Monday, July 21, 2008

Gas Hills of Carrollton

http://carrolltondiary.blogspot.com/2008/07/gas-hills-of-carrollton.html

The following Dallas news story gives a lot of hope, particularly to the North Carrollton residents living around the Indian Creek community. I am glad to see this happening, and hope a similar step will be taken by the DFW Landfill. Conservation is good!

Mike Ghouse

Editorial: Gas from garbage
09:04 AM CDT on Friday, July 18, 2008
http://www.dallasnews.com/sharedcontent/dws/dn/opinion/editorials/stories/DN-mccomas_18edi.ART.State.Edition1.4ddbf67.html

Despite the persuasive power of Tommy Lee Jones, Dallas won't be pumping a bonanza of natural gas from belowground. The city doesn't have the luck to be sitting atop major Barnett Shale gas formed over billions of years.

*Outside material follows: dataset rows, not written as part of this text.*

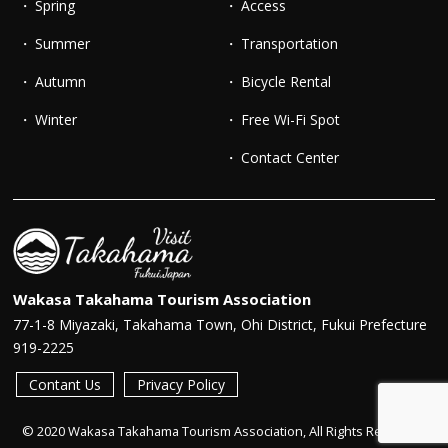
Spring
Access
Summer
Transportation
Autumn
Bicycle Rental
Winter
Free Wi-Fi Spot
Contact Center
Wakasa Takahama Tourism Association
77-1-8 Miyazaki, Takahama Town, Ohi District, Fukui Prefecture
919-2225
Contant Us
Privacy Policy
© 2020 Wakasa Takahama Tourism Association, All Rights Reserved.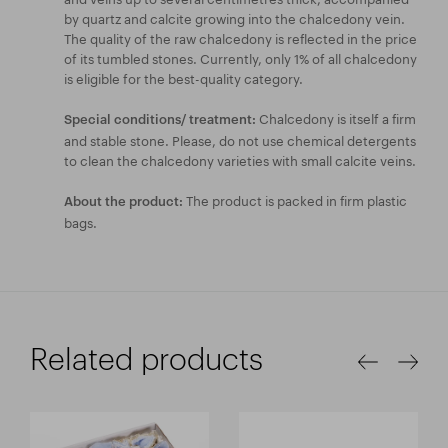
by quartz and calcite growing into the chalcedony vein.
The quality of the raw chalcedony is reflected in the price
of its tumbled stones. Currently, only 1% of all chalcedony
is eligible for the best-quality category.
Chalcedony is itself a firm
Special conditions/ treatment:
and stable stone. Please, do not use chemical detergents
to clean the chalcedony varieties with small calcite veins.
The product is packed in firm plastic
About the product:
bags.
Related products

But eat your heart out, Tommy Lee. What Dallas does have is the technology and ingenuity to create its own natural gas in a matter of a few months. It's an exciting, forward-thinking venture that will make the most out of a decidedly unexciting thing: household trash.
Put that in your well and light it, cowboy.

The McCommas Bluff Landfill near Interstates 45 and 20 is Dallas' man-made gas field. The first biotechnology cell – a massive, 30-acre, pipe-laced, liquid-infused, microbial-rich burial mound of refuse – is now taking shape there. By fall, its decomposing waste will begin creating enough methane to enter pipelines. The cell could eventually produce as much gas as a couple of respectable Barnett wells – enough to serve the needs of 9,000 homes (based on typical use of 5,000 cubic feet a month).

Think of it as extreme recycling.

Trash-to-energy projects have cropped up around the country, perhaps 100 so far, with a concentration on the East Coast. It would figure that Dallas' biotech operation may be the biggest one yet once fully developed, with seven working cells.

(The project is in keeping with the visitor bureau's "Live Large" slogan, but somehow we doubt tour buses will be making loops around Dallas' cutting-edge trash heaps.)

Any backyard composter with delusions of selling gas to the neighbors should first consider the scale. Figure the average household tosses out 7.2 pounds of refuse a day. At that rate, it would take 91,324 years to create a trash heap just one-tenth the size of the first McCommas cell.
A more rational person might start smaller and think personal use. And these people are out there. (Google up methane and do-it-yourself.) But to join them, be prepared to irritate the neighbors. A good backyard methane pit uses a lot of pig and chicken manure.